St Vitus` foundation stone was laid in 1344 by Emperor Charles IV. Over the next few centuries, various baroque and renaissance details were added. It features numerous side chapels, housing spectacular works of art, crucifixes, shrines, vestments, relics, busts, paintings, stained glass, plaques and jewels. The Royal Crypt cradles the remains of much loved monarchs Charles IV, Wenceslas IV, George of Pod Brady and Rudolf II.

Old Town SquareOld Town Square

 

 
For art lovers, the Prague Castle gallery houses paintings by old masters such as Titian and Rubens from the 16th through to the 18th centuries. It also features paintings and sculpture by several Czech baroque artists. For history buffs, within the castle walls is the Old Royal Palace. The famous Vladislav Hall has sworn in and elected Czech leaders for centuries.

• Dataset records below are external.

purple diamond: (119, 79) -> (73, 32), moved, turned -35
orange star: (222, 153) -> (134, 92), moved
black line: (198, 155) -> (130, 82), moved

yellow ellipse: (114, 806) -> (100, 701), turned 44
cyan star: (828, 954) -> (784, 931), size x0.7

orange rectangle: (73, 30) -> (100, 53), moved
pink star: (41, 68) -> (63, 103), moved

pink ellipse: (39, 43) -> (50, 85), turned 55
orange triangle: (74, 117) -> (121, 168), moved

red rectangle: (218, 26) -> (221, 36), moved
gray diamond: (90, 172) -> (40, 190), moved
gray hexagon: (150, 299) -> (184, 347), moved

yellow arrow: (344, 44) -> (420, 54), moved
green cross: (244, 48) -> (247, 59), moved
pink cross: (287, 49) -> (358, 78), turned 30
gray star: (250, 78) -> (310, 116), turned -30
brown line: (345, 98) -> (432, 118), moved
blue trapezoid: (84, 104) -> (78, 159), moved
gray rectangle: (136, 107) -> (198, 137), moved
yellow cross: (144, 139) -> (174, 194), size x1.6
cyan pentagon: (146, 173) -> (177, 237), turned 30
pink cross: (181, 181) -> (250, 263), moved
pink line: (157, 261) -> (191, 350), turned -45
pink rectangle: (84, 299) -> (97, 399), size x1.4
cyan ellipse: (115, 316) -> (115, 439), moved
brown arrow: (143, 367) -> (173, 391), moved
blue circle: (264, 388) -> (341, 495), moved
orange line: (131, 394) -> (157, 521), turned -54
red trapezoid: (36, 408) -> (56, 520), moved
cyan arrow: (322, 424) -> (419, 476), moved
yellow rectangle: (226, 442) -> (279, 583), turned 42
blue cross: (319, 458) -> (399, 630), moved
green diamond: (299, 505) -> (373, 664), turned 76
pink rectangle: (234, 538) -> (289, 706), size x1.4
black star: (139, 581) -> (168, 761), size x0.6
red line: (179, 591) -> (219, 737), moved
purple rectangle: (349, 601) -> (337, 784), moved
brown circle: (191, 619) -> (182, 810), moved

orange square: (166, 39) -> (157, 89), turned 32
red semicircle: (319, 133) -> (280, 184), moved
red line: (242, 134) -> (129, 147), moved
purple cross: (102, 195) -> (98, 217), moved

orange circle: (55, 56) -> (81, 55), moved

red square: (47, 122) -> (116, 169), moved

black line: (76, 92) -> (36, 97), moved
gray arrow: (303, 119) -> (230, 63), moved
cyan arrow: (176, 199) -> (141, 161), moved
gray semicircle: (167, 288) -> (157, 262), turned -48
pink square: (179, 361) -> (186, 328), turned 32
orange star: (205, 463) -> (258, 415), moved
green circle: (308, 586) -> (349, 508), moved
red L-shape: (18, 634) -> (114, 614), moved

It was also the seat of bohemian princes and was the king`s palace for a time.

 

Built into the castle ramparts during the 16th century as dwellings either for Rudolf II`s guards or the craftsmen, salesmen and servants who settled there later, Golden Lane is most famous for having housed renowned novelist Franz Kafka. It`s a row of tiny houses, now converted into shops selling souvenirs, jewellery and suchlike.

GOLDEN AGE

A lovely way to spend a morning is touring the castle and its surrounds, then walking down the formidable castle steps into the Lesser Quarter, and across the Charles Bridge, into the Old Town Square.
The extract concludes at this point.